The program will perform the following operations:

 A. Single list of dependent variables:

 1. If a single variable list is specified for the analysis the program will automatically divide (block, chunk) the variable list into a number of mapped InputDescriptors of manageable size for downstream analyses. You can then, for example, attach the multiple output documents that are produced to compute descriptive statistics for all (many thousands of) variables.
 2. The user can request that the program select randomly a specified number of variables for downstream analyses.

 B. Feature Selection for Regression and/or Classification Problems:

 The program will use the Statistica Feature Selection and Variable Screening module to select a subset of k best predictors for each variable.

Single List

Element Name Description
Number of vars for subset Select the number of variables to be selected for the subset.
Method for single var. list Select the method for reducing a single list of categorical and/or continuous dependent variables.

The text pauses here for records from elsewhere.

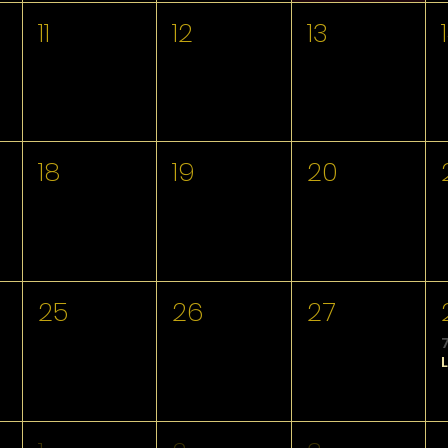
11
12
13
18
19
20
25
26
27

The following methods are available:

 Divide into several outputs: Choose this method to create multiple data sources for downstream analyses; this option is useful, for example, to compute descriptive statistics for many (thousands of) variables.

 Random selection of subsets: Randomly select the requested number of variables from the list of continuous and categorical dependent variables.
Max. size of a variable list Select the maximum number of variables for a single analysis during variable selection; this option is only applicable if the 'Method for single variable list' parameter is set to 'Divide into several outputs'; this parameter determines the largest size of a single variable list created by this option.

 Most nodes of Statistica Data Miner will process multiple data sources, so the 'Divide into several outputs' option allows you to perform identical analyses on extremely large lists of variables.

Feature/Predictor Selection

Element Name Description
Number of vars for subset Select the number of predictor variables to be selected for the subset; the program will select the requested number of variables for each dependent variable in the continuous and categorical dependent variable list.
Number of cuts Select the number of cuts for continuous predictor variables; the algorithm for selection of continuous predictor variables will divide the range of values for each variable into k intervals; select 2 if you only want to test for monotone relationships; select 10 to test for all types (linear, monotone, non-monotone, etc.) relationships.